This page tracks @akio's attempt at reviving @nomeata's work on NestedCPR.

Latest code can be found at . Was last rebased by @mpickering here: D4244 is probably more up to date.


Changes to CPRResult

  • In the product case (RedProd), keep one DmdResult for each component. This is the main change in the branch.
  • Add NeverReturns contructor. It means that no value is returned from this expression. It's different from ThrowsExn in that it might perform some side effect. Indeed it might be an IO-performing infinite loop. The addition of this constructor is necessary to infer a nested CPR property for a tail- recursive function that does some I/O.

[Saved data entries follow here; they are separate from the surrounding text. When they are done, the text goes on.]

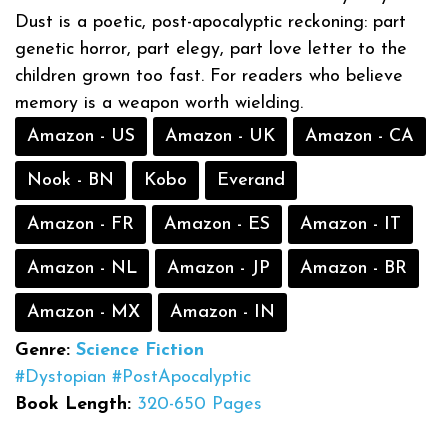
Dust is a poetic, post-apocalyptic reckoning: part
genetic horror, part elegy, part love letter to the
children grown too fast. For readers who believe
memory is a weapon worth wielding.
Amazon - US
Amazon - UK
Amazon - CA
Nook - BN
Kobo
Everand
Amazon - FR
Amazon - ES
Amazon - IT
Amazon - NL
Amazon - JP
Amazon - BR
Amazon - MX
Amazon - IN
Genre:
Science Fiction
#Dystopian
#PostApocalyptic
Book Length:
320-650 Pages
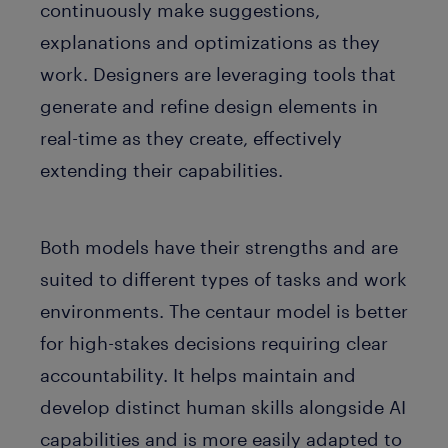
continuously make suggestions,
explanations and optimizations as they
work. Designers are leveraging tools that
generate and refine design elements in
real-time as they create, effectively
extending their capabilities.
Both models have their strengths and are
suited to different types of tasks and work
environments. The centaur model is better
for high-stakes decisions requiring clear
accountability. It helps maintain and
develop distinct human skills alongside AI
capabilities and is more easily adapted to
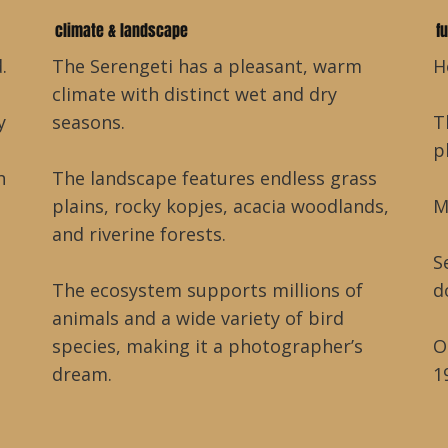
climate & landscape
f
.
The Serengeti has a pleasant, warm
H
climate with distinct wet and dry
y
seasons.
T
p
h
The landscape features endless grass
plains, rocky kopjes, acacia woodlands,
M
and riverine forests.
S
The ecosystem supports millions of
d
animals and a wide variety of bird
species, making it a photographer’s
O
dream.
1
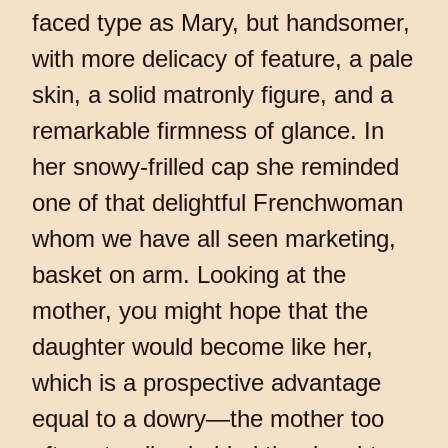
faced type as Mary, but handsomer,
with more delicacy of feature, a pale
skin, a solid matronly figure, and a
remarkable firmness of glance. In
her snowy-frilled cap she reminded
one of that delightful Frenchwoman
whom we have all seen marketing,
basket on arm. Looking at the
mother, you might hope that the
daughter would become like her,
which is a prospective advantage
equal to a dowry—the mother too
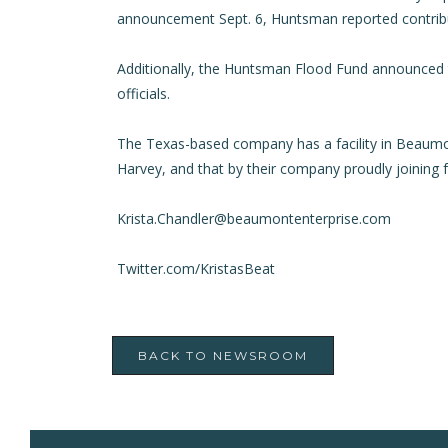
announcement Sept. 6, Huntsman reported contributi
Additionally, the Huntsman Flood Fund announced to
officials.
The Texas-based company has a facility in Beaumo
Harvey, and that by their company proudly joinin
Krista.Chandler@beaumontenterprise.com
Twitter.com/KristasBeat
BACK TO NEWSROOM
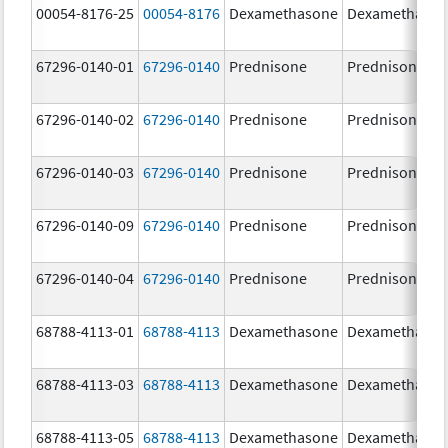
00054-8176-25
00054-8176
Dexamethasone
Dexamethaso
67296-0140-01
67296-0140
Prednisone
Prednisone
67296-0140-02
67296-0140
Prednisone
Prednisone
67296-0140-03
67296-0140
Prednisone
Prednisone
67296-0140-09
67296-0140
Prednisone
Prednisone
67296-0140-04
67296-0140
Prednisone
Prednisone
68788-4113-01
68788-4113
Dexamethasone
Dexamethaso
68788-4113-03
68788-4113
Dexamethasone
Dexamethaso
68788-4113-05
68788-4113
Dexamethasone
Dexamethaso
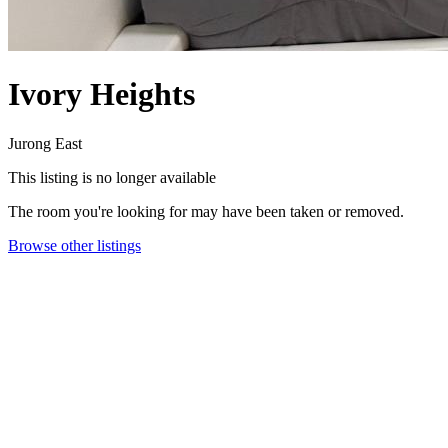
Ivory Heights
Jurong East
This listing is no longer available
The room you're looking for may have been taken or removed.
Browse other listings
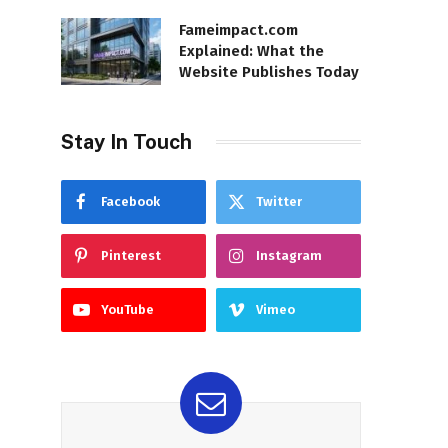
Fameimpact.com
Explained: What the
Website Publishes Today
Stay In Touch
Facebook
Twitter
Pinterest
Instagram
YouTube
Vimeo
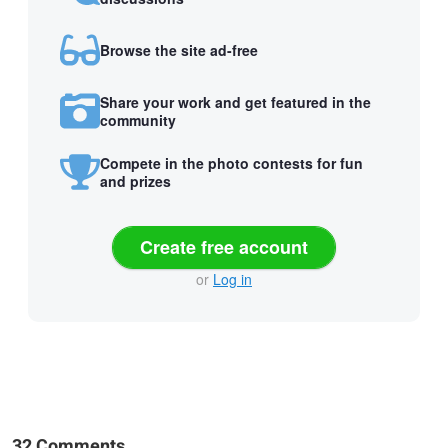
Browse the site ad-free
Share your work and get featured in the
community
Compete in the photo contests for fun
and prizes
Create free account
or
Log in
32 Comments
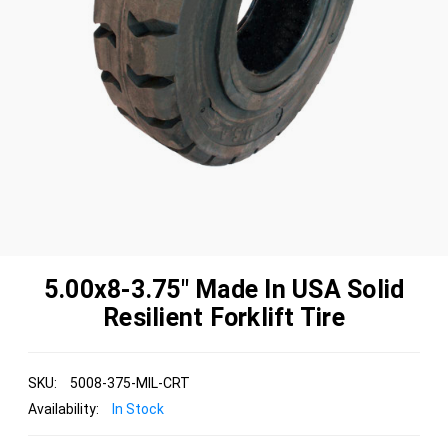
5.00x8-3.75" Made In USA Solid
Resilient Forklift Tire
SKU:
5008-375-MIL-CRT
Availability:
In Stock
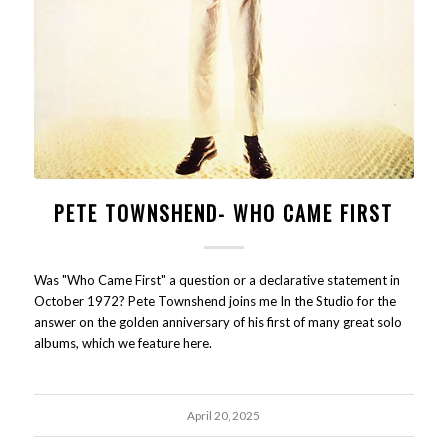
PETE TOWNSHEND- WHO CAME FIRST
Was "Who Came First" a question or a declarative statement in
October 1972? Pete Townshend joins me In the Studio for the
answer on the golden anniversary of his first of many great solo
albums, which we feature here.
April 20, 2025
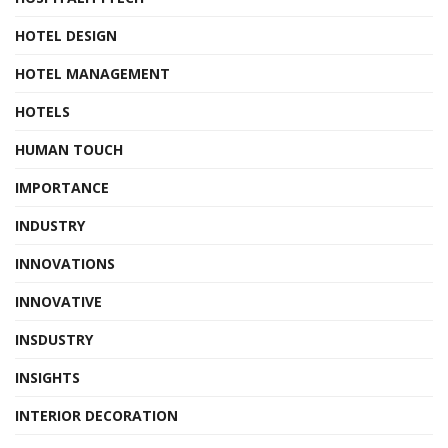
HOTEL DESIGN
HOTEL MANAGEMENT
HOTELS
HUMAN TOUCH
IMPORTANCE
INDUSTRY
INNOVATIONS
INNOVATIVE
INSDUSTRY
INSIGHTS
INTERIOR DECORATION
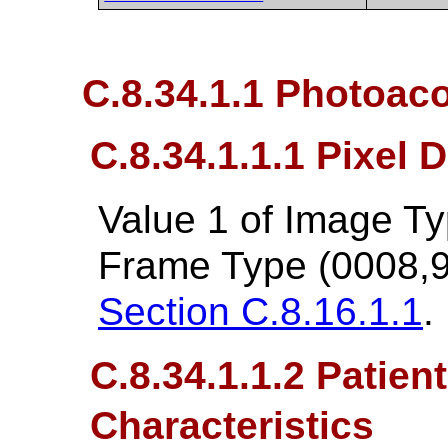
C.8.34.1.1 Photoac
C.8.34.1.1.1 Pixel 
Value 1 of Image T
Frame Type (0008,9
Section C.8.16.1.1
.
C.8.34.1.1.2 Patien
Characteristics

In summary, CPRResult is changed from:

                   /    \
              RetProd   RetSum ConTag


                   /    \
  RetProd [DmdResult]    RetSum ConTag
                  \     /

Changes to DmdResult

  • The new Converges contructor is added to track definite convergence.
               Dunno CPRResult
               /         \
           ThrowsExn      Converges CPRResult (new)

This information is used to tell when it is safe to perform a nested CPR worker-wrapper transformation. Unpacking a nested component in the return value is safe only when that component definitely converges.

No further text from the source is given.